BRAD: OMG u 2 are smothering me
ME: I’ve no idea
Rock of ages, but it’s just Dwayne Johnson showing me his childhood photo album.
I hate it when genies exploit your poor choice of wording to fulfill your wish in a way you don’t actually want, like dude, you know what I meant.
My favorite type of men is ramen.
[pharmacy]
“Can I help you?”
Yeah, could you recommend anything over the counter for this?
*lifts shirt to reveal 7 fresh gunshot wounds*
911: what is your emergency
ME: there’s a fly in my house
911: hang tight sir we’re sending a swat team now
Everyone: We’re concerned about you.
Me: *snorting crushed up smarties off the back of a public toilet* why tho?

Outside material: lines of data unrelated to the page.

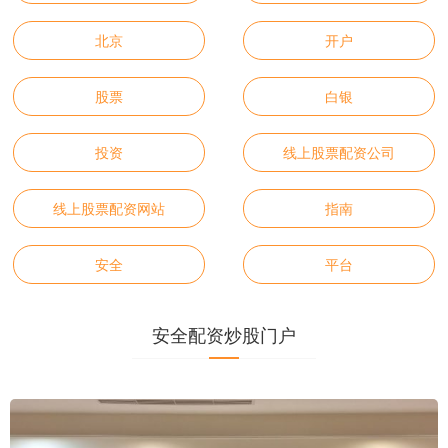
北京
开户
股票
白银
投资
线上股票配资公司
线上股票配资网站
指南
安全
平台
安全配资炒股门户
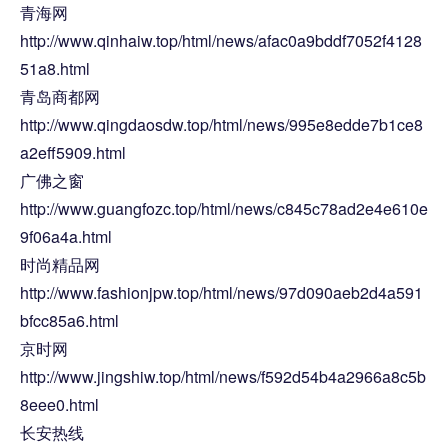
青海网
http://www.qinhaiw.top/html/news/afac0a9bddf7052f4128
51a8.html
青岛商都网
http://www.qingdaosdw.top/html/news/995e8edde7b1ce8
a2eff5909.html
广佛之窗
http://www.guangfozc.top/html/news/c845c78ad2e4e610e
9f06a4a.html
时尚精品网
http://www.fashionjpw.top/html/news/97d090aeb2d4a591
bfcc85a6.html
京时网
http://www.jingshiw.top/html/news/f592d54b4a2966a8c5b
8eee0.html
长安热线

Girlfriend: I read an article that it’s possible for a woman to carry a goat embryo to full-term
Me: Don’t kid yourself
cashier, scanning alcohol: ID please
my dad, every single time: [pointing to me] here’s my ID. heh
the chicken crossed the road for the same reason everyone else does— to avoid running into someone it knew
Hypothesis, hypotenuse and hippopotamus are the same words
Stay woke, sheeples
Guys, stop comparing Trump to Hitler. He thinks it’s a compliment. Call him a middle-aged woman or a peaceful Muslim.
I don’t really hate you, it’s just that if you were on fire, I’d roast marshmallows..
If I were a billionaire I wouldn’t build rockets to escape to Mars. I would build rockets to make everyone else leave Earth.
Put together a list of the PROS and CONS of pizza for those of you who are on the fence!
Whenever an overnight guest is using a spare toothbrush at my house I always walk in and ask them if they’ve seen my butthole scrubber.
[rollercoaster]
HER: weeeeeeeeeeeeeeeee
ME [selfish]: iiiiiiiiiiiiiiiiiiiiiiiiiiiiii
Bored?
Looking for some action?Call my parents and tell them you heard the price of stamps are going up again.
Therapist: Have you ever had a job?
Me: I once worked at a zoo
Therapist: Great! And what did you take from that?
Me: Definitely not a penguin
Therapist: what
Me: what
911: What’s your emergency?
Me: This pic on IG-
911: Go on.
Me: She said no filter, but-
911: She used one?
Me: YES.
911: Try to stay calm.
TSA Officer: Ma’am, you can’t go through security with that much liquid
Me: But I couldn’t find a bathroom
Why is it called “gym rat”? Why can’t I be a “gym koala” or a “gym panda”?